Subsequent, we click on on ‘Create a digital laborious disk now’ to create a digital laborious disk. A VM requires its personal digital laborious disk to put in the OS (e.g. Ubuntu, Home windows). All packages, recordsdata and configurations of the VM are saved on it — identical to on a bodily laborious disk. The default worth is 25 GB. If you wish to use a VM for machine studying or knowledge science, extra cupboard space (e.g. 50–100 GB) can be helpful to have room for big knowledge units and fashions. I maintain the default setting.
We are able to then see that the digital machine has been created and can be utilized:

4) Use Ubuntu VM
We are able to now use the newly created digital machine like a traditional separate working system. The VM is totally remoted from the host system. This implies you possibly can experiment in it with out altering or jeopardizing your most important system.
In case you are new to Linux, you possibly can check out fundamental instructions like ls, cd, mkdir or sudo to get to know the terminal. As an information scientist, you possibly can arrange your personal improvement environments, set up Python with Pandas and Scikit-learn to develop knowledge evaluation and machine studying fashions. Or you possibly can set up PostgreSQL and run SQL queries with out having to arrange a neighborhood database in your most important system. You may as well use Docker to create containerized functions.
Closing Ideas
Because the VM is remoted, we are able to set up packages, experiment and even destroy the system with out affecting the host system.
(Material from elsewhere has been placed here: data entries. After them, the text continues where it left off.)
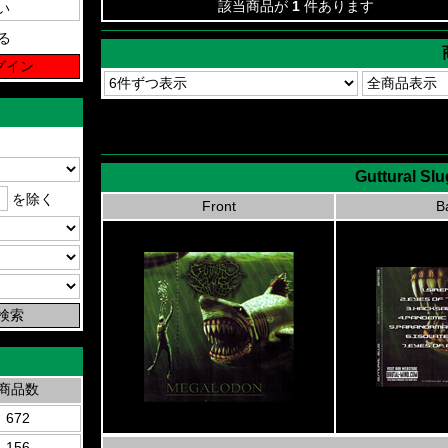
該当商品が
1
件あります
る
Guttural Sl
を除く
Front
B
商品数
672
156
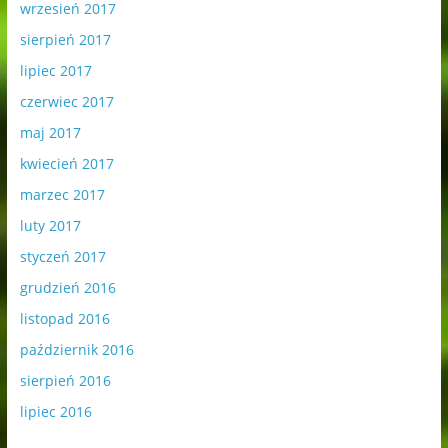
wrzesień 2017
sierpień 2017
lipiec 2017
czerwiec 2017
maj 2017
kwiecień 2017
marzec 2017
luty 2017
styczeń 2017
grudzień 2016
listopad 2016
październik 2016
sierpień 2016
lipiec 2016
Let’s see if digital machines stay related within the coming years. As corporations more and more use microservice architectures (as a substitute of monoliths), containers with Docker and Kubernetes will definitely turn into much more necessary. However figuring out how you can arrange a digital machine and what it’s used for is actually helpful.
I simplify tech for curious minds. In the event you get pleasure from my tech insights on Python, knowledge science, knowledge engineering, machine studying and AI, think about subscribing to my substack.